- _PROVIDED MATERIAL_:
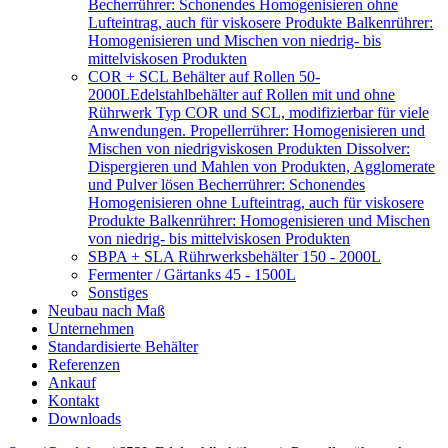
Becherrührer: Schonendes Homogenisieren ohne
Lufteintrag, auch für viskosere Produkte Balkenrührer:
Homogenisieren und Mischen von niedrig- bis
mittelviskosen Produkten
COR + SCL Behälter auf Rollen 50-
2000L
Edelstahlbehälter auf Rollen mit und ohne
Rührwerk Typ COR und SCL, modifizierbar für viele
Anwendungen. Propellerrührer: Homogenisieren und
Mischen von niedrigviskosen Produkten Dissolver:
Dispergieren und Mahlen von Produkten, Agglomerate
und Pulver lösen Becherrührer: Schonendes
Homogenisieren ohne Lufteintrag, auch für viskosere
Produkte Balkenrührer: Homogenisieren und Mischen
von niedrig- bis mittelviskosen Produkten
SBPA + SLA Rührwerksbehälter 150 - 2000L
Fermenter / Gärtanks 45 - 1500L
Sonstiges
Neubau nach Maß
Unternehmen
Standardisierte Behälter
Referenzen
Ankauf
Kontakt
Downloads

- _WHAT TO WORK ON_: I'd like the material duplicated exactly, without its pictures.

- _RESPONSE AREA_:
Becherrührer: Schonendes Homogenisieren ohne
Lufteintrag, auch für viskosere Produkte Balkenrührer:
Homogenisieren und Mischen von niedrig- bis
mittelviskosen Produkten
COR + SCL Behälter auf Rollen 50-
2000L
Edelstahlbehälter auf Rollen mit und ohne
Rührwerk Typ COR und SCL, modifizierbar für viele
Anwendungen. Propellerrührer: Homogenisieren und
Mischen von niedrigviskosen Produkten Dissolver:
Dispergieren und Mahlen von Produkten, Agglomerate
und Pulver lösen Becherrührer: Schonendes
Homogenisieren ohne Lufteintrag, auch für viskosere
Produkte Balkenrührer: Homogenisieren und Mischen
von niedrig- bis mittelviskosen Produkten
SBPA + SLA Rührwerksbehälter 150 - 2000L
Fermenter / Gärtanks 45 - 1500L
Sonstiges
Neubau nach Maß
Unternehmen
Standardisierte Behälter
Referenzen
Ankauf
Kontakt
Downloads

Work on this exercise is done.